Stored items:
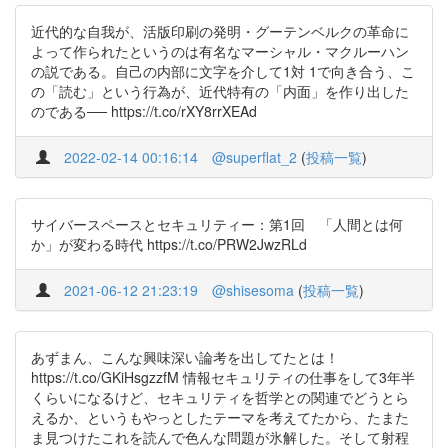
近代的な自我が、活版印刷の発明・グーテンベルクの革命に
よって作られたというのは有名なマーシャル・マクルーハン
の説である。自己の内部に文字を介して1対 1で向き合う、こ
の「読む」という行為が、近代特有の「内面」を作り出した
のである── https://t.co/rXY8rrXEAd
2022-02-14 00:16:14
@superflat_2
(
投稿一覧
)
サイバースペースとセキュリティー：第1回 「人間とは何
か」が変わる時代 https://t.co/PRW2JwzRLd
2021-06-12 21:23:19
@shisesoma
(
投稿一覧
)
あずまん、こんな興味深い論考を出してたとは！
https://t.co/GKiHsgzzfM 情報セキュリティの仕事をして3年半
くらいになるけど、セキュリティを哲学との関連でどうとら
えるか、というもやっとしたテーマを考えてたから、たまた
ま見つけたこれを読んで色んな問題が氷解した。そして射程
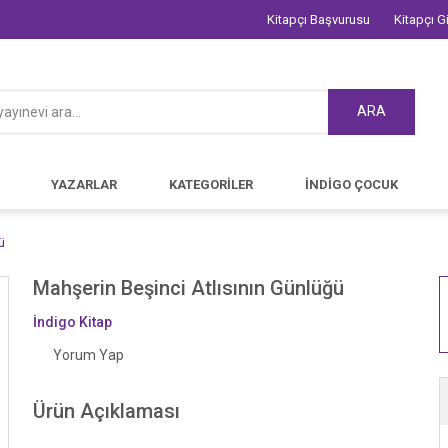
Kitapçı Başvurusu
Kitapçı Gi
ARA
YAZARLAR
KATEGORİLER
İNDİGO ÇOCUK
ü
Mahşerin Beşinci Atlısının Günlüğü
İndigo Kitap
Yorum Yap
Ürün Açıklaması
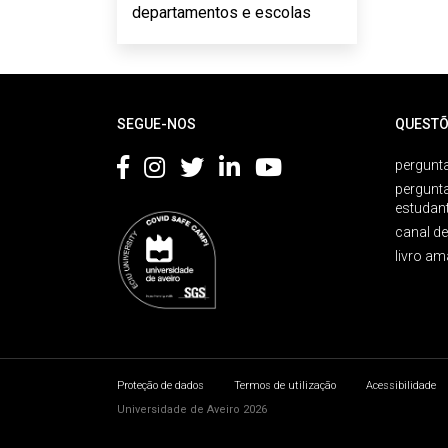
departamentos e escolas
Rodapé
SEGUE-NOS
QUESTÕ
pergunta
pergunt
estudan
canal d
livro am
Proteção de dados
Termos de utilização
Acessibilidade
Universidade de Aveiro 2026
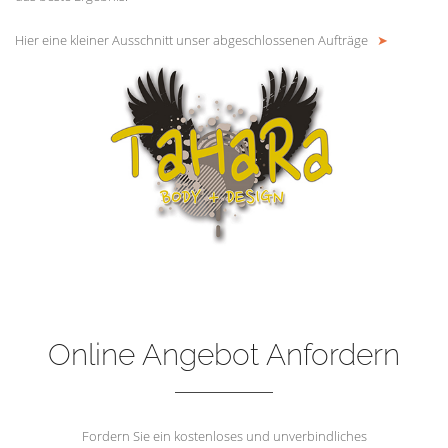
Hier eine kleiner Ausschnitt unser abgeschlossenen Aufträge
➤
Online Angebot Anfordern
Fordern Sie ein kostenloses und unverbindliches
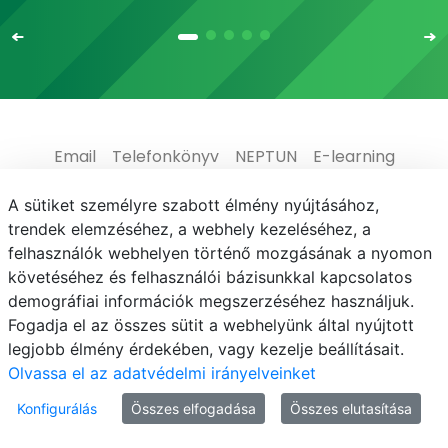
Email
Telefonkönyv
NEPTUN
E-learning
Médiaközpont
Informatikai Igazgatóság
A sütiket személyre szabott élmény nyújtásához,
trendek elemzéséhez, a webhely kezeléséhez, a
Adatvédelem
felhasználók webhelyen történő mozgásának a nyomon
követéséhez és felhasználói bázisunkkal kapcsolatos
demográfiai információk megszerzéséhez használjuk.
Fogadja el az összes sütit a webhelyünk által nyújtott
legjobb élmény érdekében, vagy kezelje beállításait.
© MATE 2021
Olvassa el az adatvédelmi irányelveinket
Konfigurálás
Összes elfogadása
Összes elutasítása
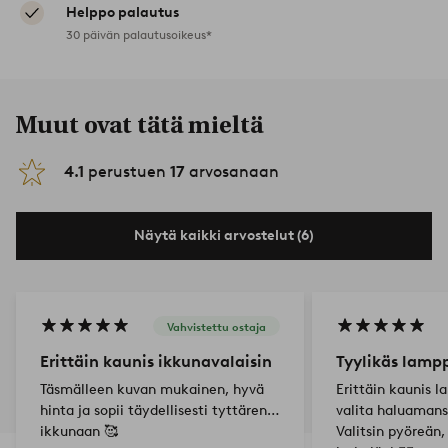
Helppo palautus
30 päivän palautusoikeus*
Muut ovat tätä mieltä
4.1
perustuen
17
arvosanaan
Näytä kaikki arvostelut (6)
Vahvistettu ostaja
Erittäin kaunis ikkunavalaisin
Tyylikäs lamp
Täsmälleen kuvan mukainen, hyvä
Erittäin kaunis l
hinta ja sopii täydellisesti tyttären
valita haluaman
ikkunaan 🥰
Valitsin pyöreän, 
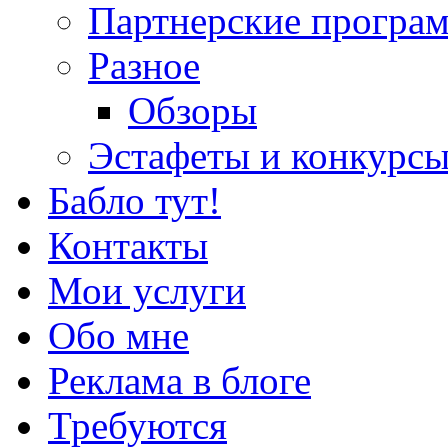
Партнерские програ
Разное
Обзоры
Эстафеты и конкурс
Бабло тут!
Контакты
Мои услуги
Обо мне
Реклама в блоге
Требуются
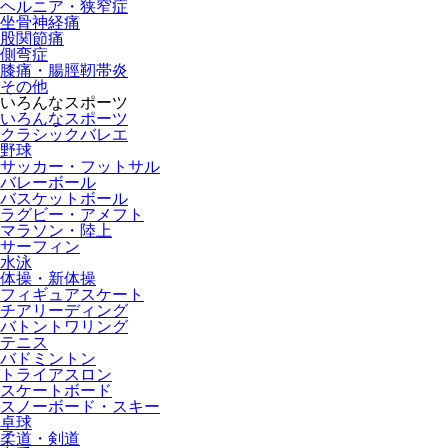
ヘルニア・狭窄症
坐骨神経痛
股関節痛
側弯症
膝痛・腸脛靭帯炎
その他
いろんなスポーツ
いろんなスポーツ
クラシックバレエ
野球
サッカー・フットサル
バレーボール
バスケットボール
ラグビー・アメフト
マラソン・陸上
サーフィン
水泳
体操・新体操
フィギュアスケート
チアリーディング
バトントワリング
テニス
バドミントン
トライアスロン
スケートボード
スノーボード・スキー
卓球
柔道・剣道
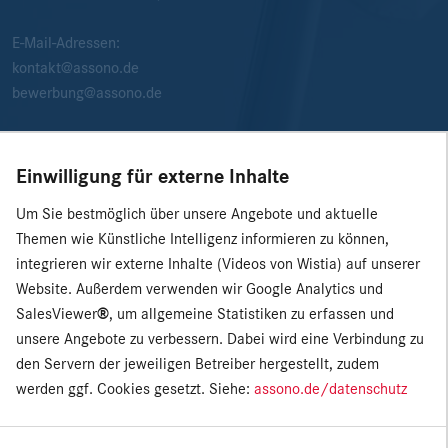
E-Mail-Adressen:
kontakt@assono.de
bewerbung@assono.de
Einwilligung für externe Inhalte
Um Sie bestmöglich über unsere Angebote und aktuelle
Themen wie Künstliche Intelligenz informieren zu können,
integrieren wir externe Inhalte (Videos von Wistia) auf unserer
Website. Außerdem verwenden wir Google Analytics und
SalesViewer
®
, um allgemeine Statistiken zu erfassen und
unsere Angebote zu verbessern. Dabei wird eine Verbindung zu
den Servern der jeweiligen Betreiber hergestellt, zudem
werden ggf. Cookies gesetzt. Siehe:
assono.de/datenschutz
© 2026 assono GmbH
|
Presse
|
Impressum
|
Datenschutz
Einwilligung für externe Inhalte verwalten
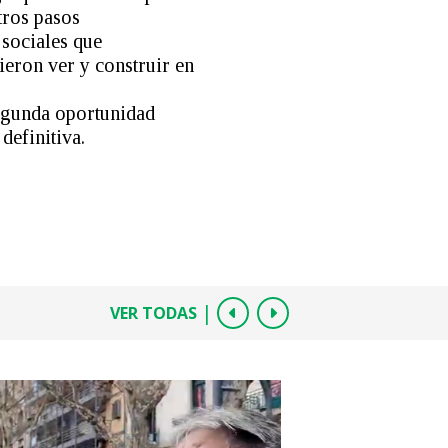
tros pasos
 sociales que
ieron ver y construir en
egunda oportunidad
definitiva.
|
VER TODAS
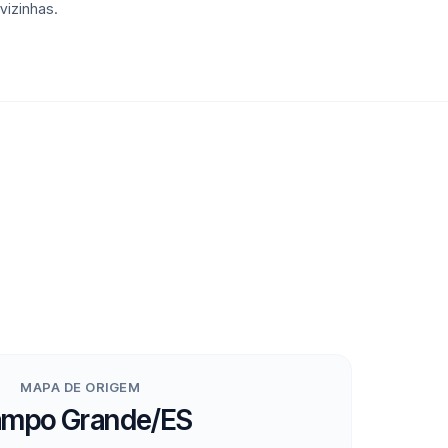
vizinhas.
MAPA DE ORIGEM
mpo Grande/ES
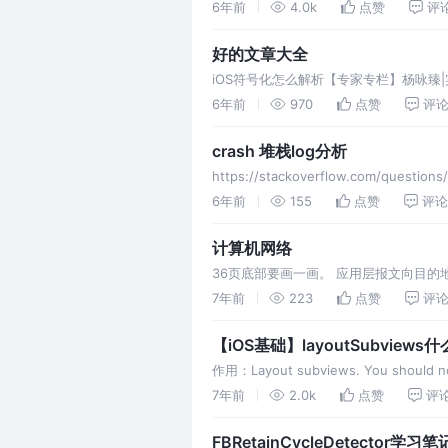
6年前
4.0k
点赞
评
好的文章大全
iOS符号化怎么解析【专家专栏】杨咏臻|
http://www.10tiao.com/html/473/201
6年前
970
点赞
评
crash 堆栈log分析
https://stackoverflow.com/questions
6年前
155
点赞
评论
计算机网络
36页底部要画一画。 应用层报文向目
另一台主机。 IP协议：数据报中的每个
7年前
223
点赞
评
缆接入网的DOCSIS协议。 将链路层帧
【iOS基础】layoutSubview
作用：Layout subviews. You should not ca
the setNeedsLayout method instead
7年前
2.0k
点赞
评
FBRetainCycleDetector学习笔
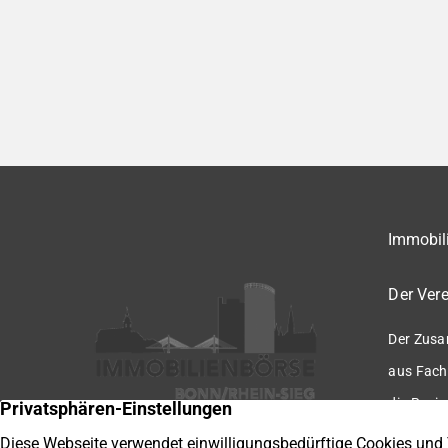
Immobili
Der Vere
Der Zusa
aus Fach
die Regio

Exercise requirements: With the pictures omitted, print the lines above exactly, beginning at the line with "Összes elutasítása" and going on through the line with "Erittäin kaunis l".

Solution for this task:
Összes elutasítása
Helppo palautus
30 päivän palautusoikeus*
Muut ovat tätä mieltä
4.1
perustuen
17
arvosanaan
Näytä kaikki arvostelut (6)
Vahvistettu ostaja
Erittäin kaunis ikkunavalaisin
Tyylikäs lamp
Täsmälleen kuvan mukainen, hyvä
Erittäin kaunis l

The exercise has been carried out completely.